TIPS FOR CORPORATE COUNSEL (AND FOR FIRMS THAT SERVICE THEM): The Legal Technology section of Law.com has some useful tips for counselors to improve work product and efficiency for the upcoming year. The corporate landscape is littered with the remnants of companies (including law firms) that failed to see the future and seize opportunities. And unless one wants to join the other fossils, it's may be time to change how things get done. The tips include:
1. Commoditize routine legal transactions. Companies are now using assembly tools to help staff create standard nondisclosure agreements, employment offer letters, leases, etc. Couple that with an electronic signature to make the transaction paperless, add a contract management system that properly stores documents for recordkeeping -- and you've eliminated 90 percent of a legal professional's time to create the document.
2. Create consortia to share needed work. Acting alone, many companies' legal departments have built reputations for driving change. What if companies combined their experience and creativity? Only imagination limits the new technologies that would evolve, delivering best practices better, faster, cheaper and deeper than ever before.
3. Move your legal work to low cost firms located in the Midwest, South or other regions away from high cost centers.
4. Bundle work for leverage. A solid request for proposal (RFP) process can achieve incredible results. If you combine your buying power by bundling all of your legal work into one bid, i.e., all real estate work in the U.S., or all legal work in all practice areas for a particular country, legal departments can improve the quality of work they get from outside counsel, and decrease costs.
5. Use technology, not lawyers, to perform legal work.
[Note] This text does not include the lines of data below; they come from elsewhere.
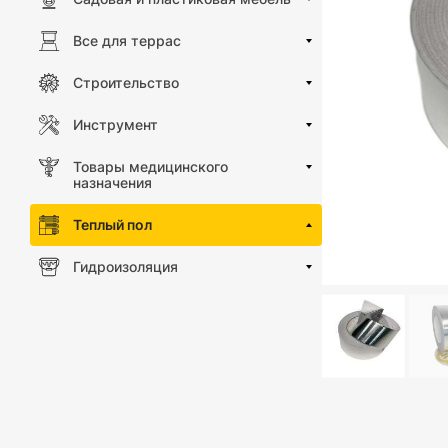
Все для террас
Строительство
Инструмент
Товары медицинского
назначения
Теплый пол
Гидроизоляция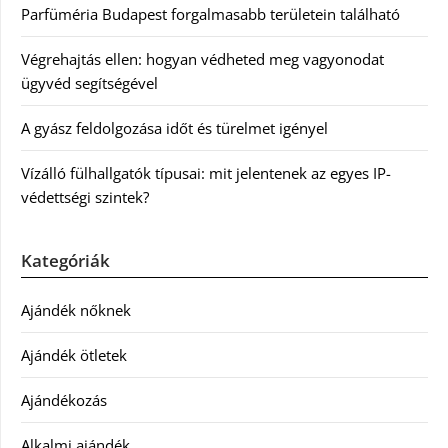
Parfüméria Budapest forgalmasabb területein található
Végrehajtás ellen: hogyan védheted meg vagyonodat
ügyvéd segítségével
A gyász feldolgozása időt és türelmet igényel
Vízálló fülhallgatók típusai: mit jelentenek az egyes IP-
védettségi szintek?
Kategóriák
Ajándék nőknek
Ajándék ötletek
Ajándékozás
Alkalmi ajándék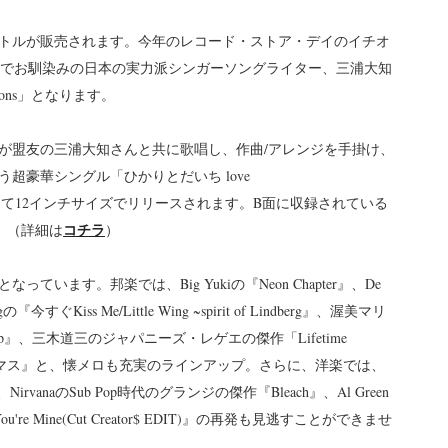
イトルが販売されます。今年のレコード・ストア・デイのイチオ
歌でお馴染みの日本の実力派シンガーソングライター、三浦大知
ssions」となります。
SIONSが盟友の三浦大知さんと共に歌唱し、作曲/アレンジを手掛け、
超豪華シングル「ひかりとだいち love
D限定盤として12インチサイズでリリースされます。B面に収録されている
コチラ
よ。 （詳細は
）
ます。邦楽では、Big Yukiの『Neon Chapter』、De
ergの『今すぐKiss Me/Little Wing ~spirit of Lindberg』、渥美マリ
p』、三木道三のジャパニーズ・レゲエの傑作「Lifetime
art/白いクリスマス』と、懐メロも充実のラインアップ。さらに、洋楽では、
rvanaのSub Pop時代のグランジの傑作『Bleach』、Al Green
Glad You're Mine(Cut Creator$ EDIT)』の再発も見逃すことができませ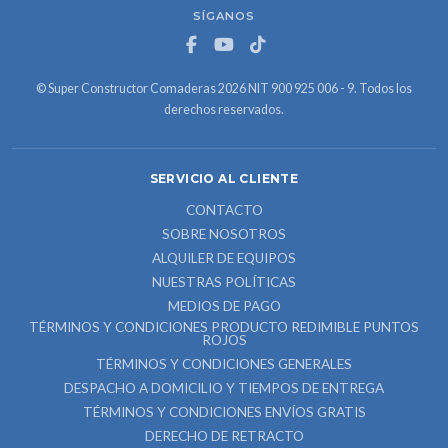
SÍGANOS
© Super Constructor Comaderas 2026 NIT 900 925 006 - 9. Todos los
derechos reservados.
SERVICIO AL CLIENTE
CONTACTO
SOBRE NOSOTROS
ALQUILER DE EQUIPOS
NUESTRAS POLÍTICAS
MEDIOS DE PAGO
TÉRMINOS Y CONDICIONES PRODUCTO REDIMIBLE PUNTOS
ROJOS
TÉRMINOS Y CONDICIONES GENERALES
DESPACHO A DOMICILIO Y TIEMPOS DE ENTREGA
TÉRMINOS Y CONDICIONES ENVÍOS GRATIS
DERECHO DE RETRACTO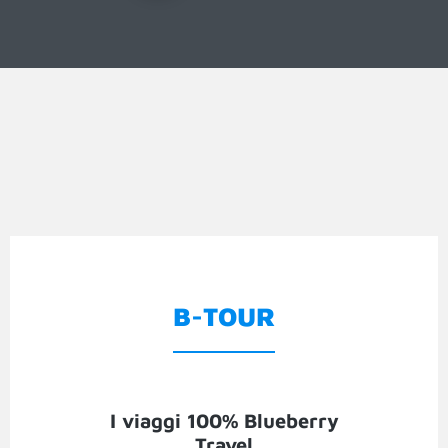
B-TOUR
I viaggi 100% Blueberry
Travel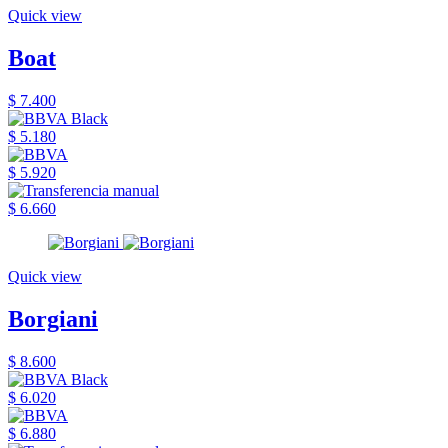
Quick view
Boat
$ 7.400
$ 5.180
$ 5.920
$ 6.660
Quick view
Borgiani
$ 8.600
$ 6.020
$ 6.880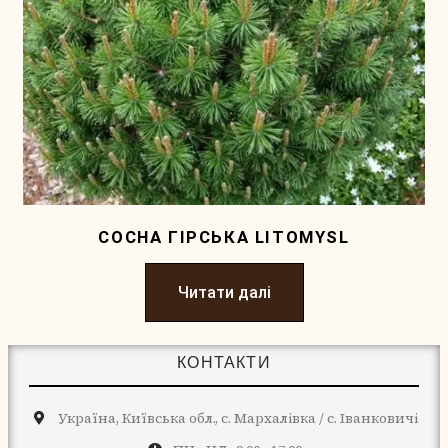
СОСНА ГІРСЬКА LITOMYSL
Читати далі
КОНТАКТИ
Україна, Київська обл., с. Мархалівка / с. Іванковичі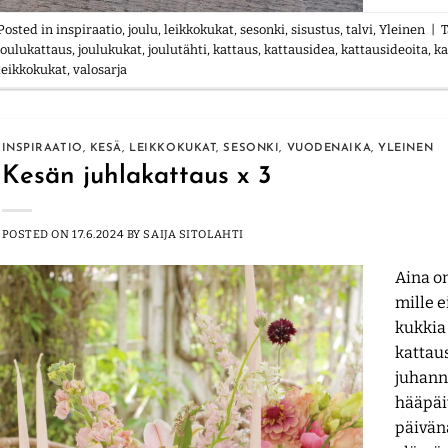
Posted in
inspiraatio
,
joulu
,
leikkokukat
,
sesonki
,
sisustus
,
talvi
,
Yleinen
|
joulukattaus
,
joulukukat
,
joulutähti
,
kattaus
,
kattausidea
,
kattausideoita
,
ka
leikkokukat
,
valosarja
INSPIRAATIO
,
KESÄ
,
LEIKKOKUKAT
,
SESONKI
,
VUODENAIKA
,
YLEINEN
Kesän juhlakattaus x 3
POSTED ON
17.6.2024
BY
SAIJA SITOLAHTI
Aina on
mille e
kukkia
kattaus
juhannu
hääpäi
päivänä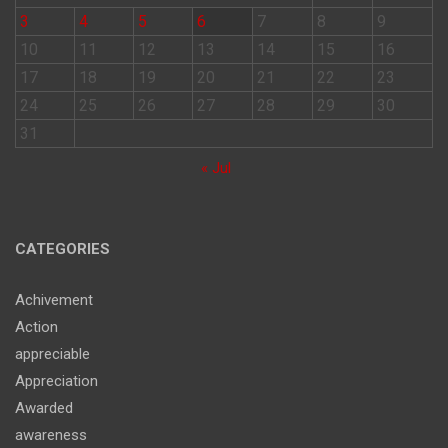
3
4
5
6
7
8
9
10
11
12
13
14
15
16
17
18
19
20
21
22
23
24
25
26
27
28
29
30
31
« Jul
CATEGORIES
Achivement
Action
appreciable
Appreciation
Awarded
awareness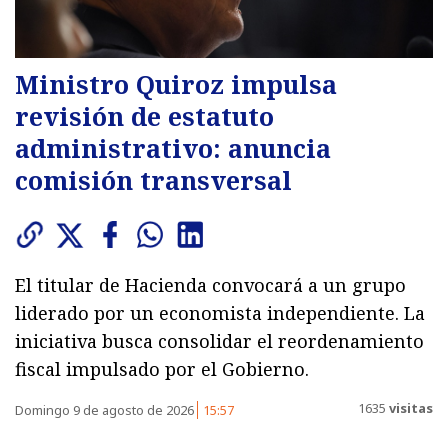
Ministro Quiroz impulsa
revisión de estatuto
administrativo: anuncia
comisión transversal
El titular de Hacienda convocará a un grupo
liderado por un economista independiente. La
iniciativa busca consolidar el reordenamiento
fiscal impulsado por el Gobierno.
1635
visitas
Domingo 9 de agosto de 2026
15:57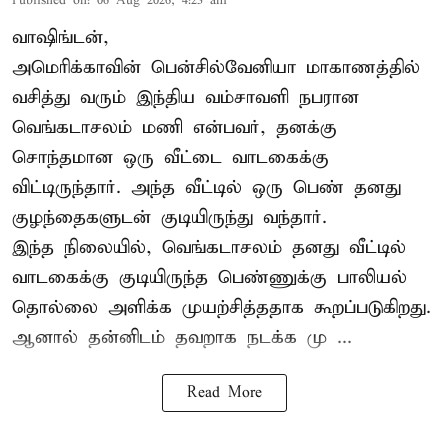
Published on
:
06 Aug 2026, 4:23 am
வாஷிங்டன்,
அமெரிக்காவின் பென்சில்வேனியா மாகாணத்தில்
வசித்து வரும் இந்திய வம்சாவளி நபரான
வெங்கடாசலம் மணி என்பவர், தனக்கு
சொந்தமான ஒரு வீட்டை வாடகைக்கு
விட்டிருந்தார். அந்த வீட்டில் ஒரு பெண் தனது
குழந்தைகளுடன் குடியிருந்து வந்தார்.
இந்த நிலையில், வெங்கடாசலம் தனது வீட்டில்
வாடகைக்கு குடியிருந்த பெண்ணுக்கு பாலியல்
தொல்லை அளிக்க முயற்சித்ததாக கூறப்படுகிறது.
ஆனால் தன்னிடம் தவறாக நடக்க மு ...
Read More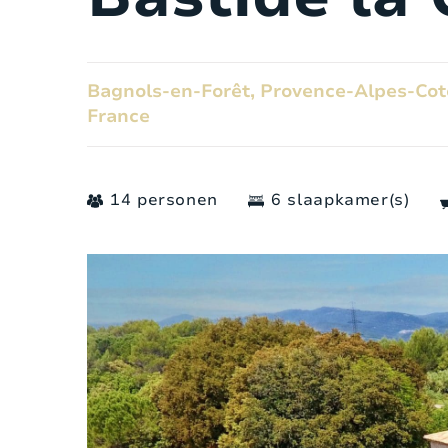
Bagnols-en-Forêt, Provence-Alpes-Cote
France
14 personen
6 slaapkamer(s)
Algemeen
Aantal personen:
1
Slaapkamers:
Aantal badkamers:
Aantal douches: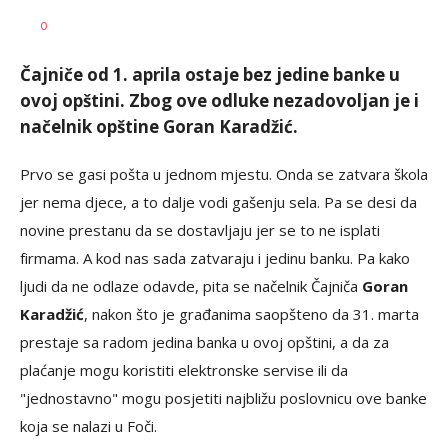
Nikolina
AUTOR
0
Damjanić
Čajniče od 1. aprila ostaje bez jedine banke u
ovoj opštini. Zbog ove odluke nezadovoljan je i
načelnik opštine Goran Karadžić.
Prvo se gasi pošta u jednom mjestu. Onda se zatvara škola
jer nema djece, a to dalje vodi gašenju sela. Pa se desi da
novine prestanu da se dostavljaju jer se to ne isplati
firmama. A kod nas sada zatvaraju i jedinu banku. Pa kako
ljudi da ne odlaze odavde, pita se načelnik Čajniča
Goran
Karadžić
, nakon što je građanima saopšteno da 31. marta
prestaje sa radom jedina banka u ovoj opštini, a da za
plaćanje mogu koristiti elektronske servise ili da
"jednostavno" mogu posjetiti najbližu poslovnicu ove banke
koja se nalazi u Foči.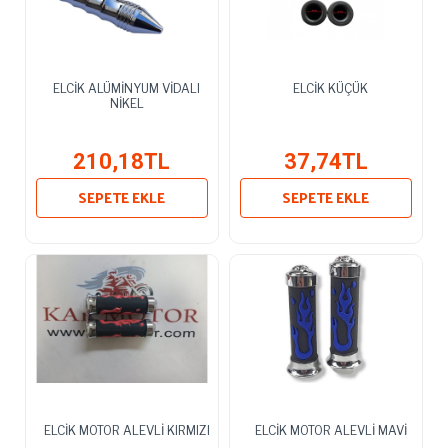
ELCİK ALÜMİNYUM VİDALI
ELCİK KÜÇÜK
NİKEL
210,18TL
37,74TL
SEPETE EKLE
SEPETE EKLE
ELCİK MOTOR ALEVLİ KIRMIZI
ELCİK MOTOR ALEVLİ MAVİ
Like e-learning and self-service document creation, technology can process routine, commodity legal work for which firms charge clients on a time basis.
6. Create competition by always bidding your legal work. Competition improves product quality and reduces prices. General counsel issuing RFPs should require briefings on available law firm technology before awarding bids. Some firms and companies now use online "reverse auctions" as one way to leverage technology in the RFP process.
7. Set milestones for law firms and give rewards for exceeding goals (or penalties for missing the mark).
8. Move 80 percent of your fees to a non-billable hour basis. Hourly rates hinder progress -- there's no incentive for firms to improve productivity if they make more money by billing more hours. In-house counsel must demand fixed prices for work; firms must learn that a fixed price is not based solely on time.
9. Mercilessly measure the success of the technology and process changes based on productivity and efficiency.